Electrolyte Monitoring

Accurate and timely monitoring of serum potassium is essential for safe cardiac care and prevention of potassium-related arrhythmias.

• Frequency of monitoring – In hospitalized cardiac patients, serum potassium should be measured at least daily. In critically ill patients, those receiving intravenous potassium replacement, or those with rapidly changing clinical status, more frequent monitoring (every 4–6 hours) is appropriate. Outpatients on medications that affect potassium levels should have serum potassium checked within 1–2 weeks of starting or adjusting doses, and at least every 3–6 months thereafter.

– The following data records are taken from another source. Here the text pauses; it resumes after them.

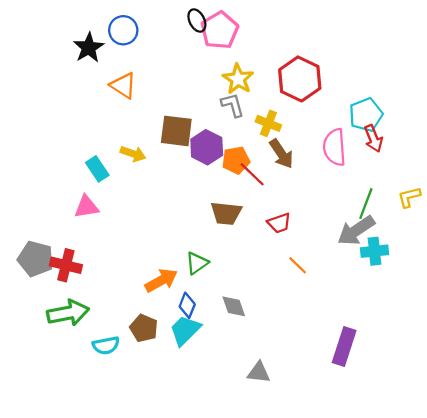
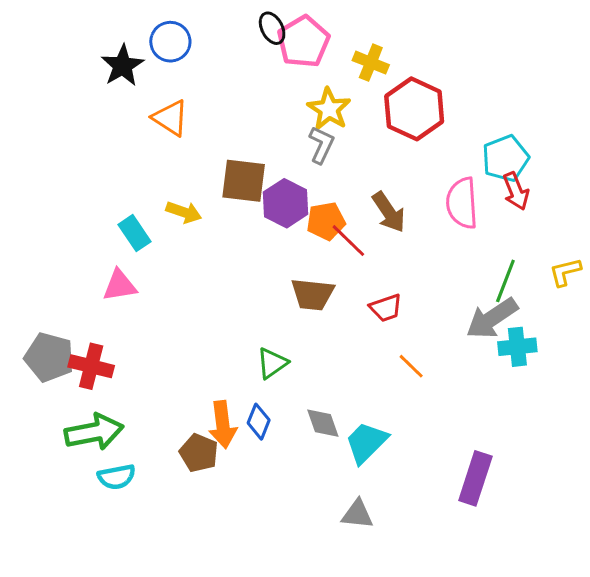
gray L-shape: (233, 105) -> (321, 145), turned 40
yellow cross: (268, 123) -> (371, 63), moved
orange arrow: (161, 280) -> (223, 425), moved, turned 112
cyan trapezoid: (185, 330) -> (366, 442), moved
cyan semicircle: (106, 345) -> (117, 477), moved

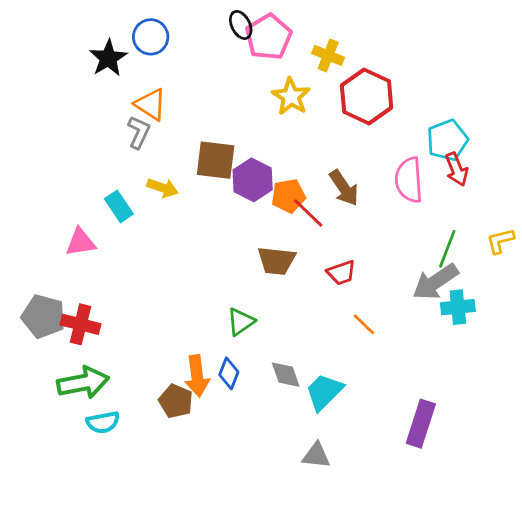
gray L-shape: (321, 145) -> (139, 132), moved
pink triangle: (120, 285) -> (80, 242), moved

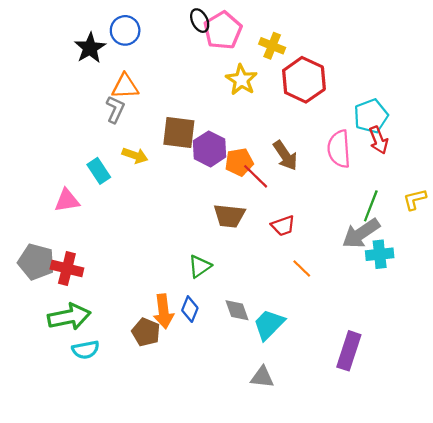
orange triangle: (151, 104) -> (125, 86), turned -36

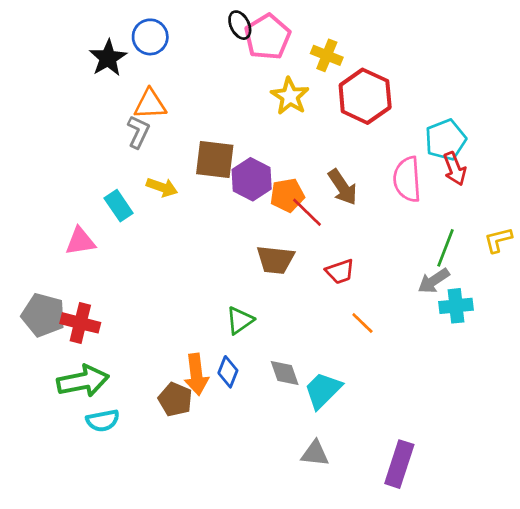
gray arrow: (361, 233) -> (434, 281), size x0.7
purple rectangle: (349, 351) -> (399, 464), moved

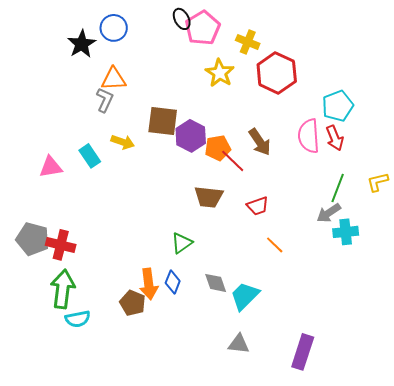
red arrow: (455, 169) -> (335, 138), moved
pink triangle: (80, 241) -> (51, 167), moved
green arrow: (83, 381) -> (63, 289), turned -72

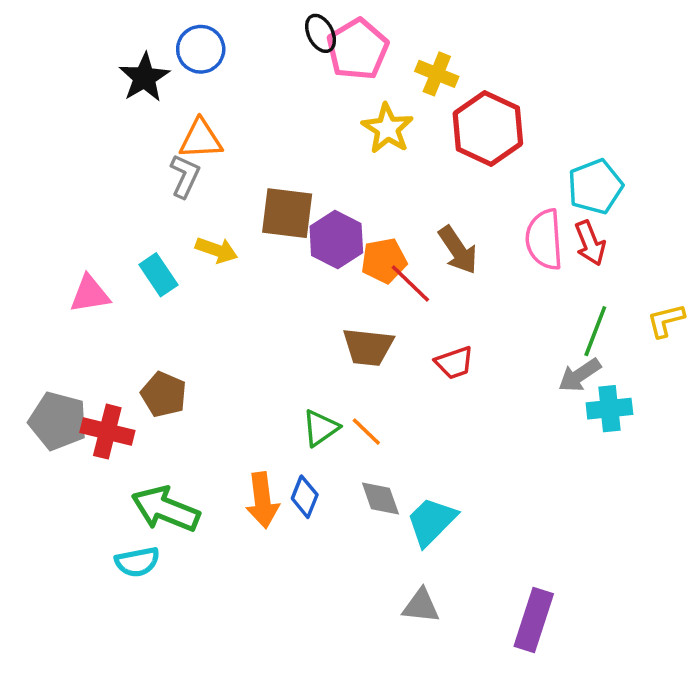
orange line: (275, 245) -> (366, 432), moved
green arrow: (63, 289) -> (165, 509), moved, turned -75
brown pentagon: (133, 303) -> (164, 395), moved

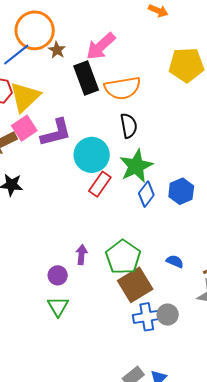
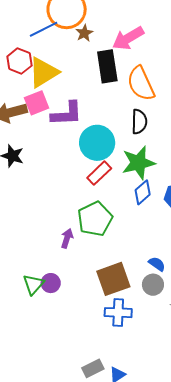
orange semicircle: (122, 88) -> (141, 84), turned 63
green pentagon: (123, 257) -> (95, 219), moved
purple circle: (58, 275) -> (51, 283), moved
gray circle: (168, 315) -> (153, 285), moved

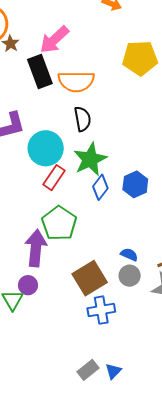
orange semicircle: (141, 84) -> (76, 81), turned -54
purple arrow: (67, 238) -> (36, 248), size x1.8
purple circle: (51, 283) -> (28, 285), moved

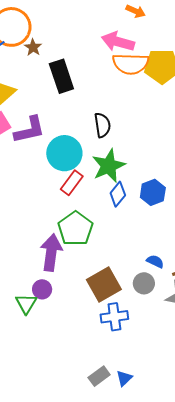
pink arrow: (54, 40) -> (118, 42), moved, turned 56
orange semicircle: (76, 81) -> (131, 64), moved
blue semicircle: (129, 255) -> (155, 261), moved

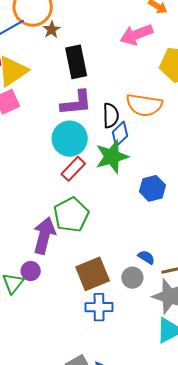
pink arrow: (118, 42) -> (136, 35), turned -44
orange semicircle: (131, 64) -> (144, 105), moved
purple L-shape: (29, 130) -> (76, 103), moved
blue diamond: (118, 194) -> (120, 134), moved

• Sample handling – Pseudohyperkalemia, a falsely elevated potassium result caused by in vitro hemolysis or prolonged tourniquet application, is a common source of error. Proper phlebotomy technique, avoidance of excessive fist clenching, and prompt processing of blood samples are essential for accurate results. When a potassium result is unexpectedly elevated, the sample should be repeated before initiating treatment.
• Concurrent electrolyte assessment – Potassium should never be evaluated in isolation. Serum sodium, magnesium, calcium, phosphate, bicarbonate, and renal function (creatinine, BUN) provide critical context. Hypomagnesemia and hypocalcemia amplify the cardiac effects of potassium abnormalities and must be identified and corrected concurrently.
• Point-of-care testing – Point-of-care blood gas analyzers can provide rapid potassium results within minutes, which is invaluable in emergency settings where treatment decisions for hyperkalemia or hypokalemia cannot wait for laboratory turnaround. These instruments measure potassium in whole blood using ion-selective electrodes and generally correlate well with laboratory serum values, though systematic differences of 0.1–0.4 mEq/L may exist.
• Continuous monitoring advances – Research is ongoing into wearable and implantable sensors capable of continuous or near-continuous potassium monitoring. Such technology could provide early warning of dangerous potassium shifts in high-risk patients, particularly those with end-stage renal disease, severe heart failure, or recurrent arrhythmias. Although not yet in routine clinical use, interstitial potassium sensors and potassium-selective micro-electrodes represent a promising frontier in electrolyte monitoring.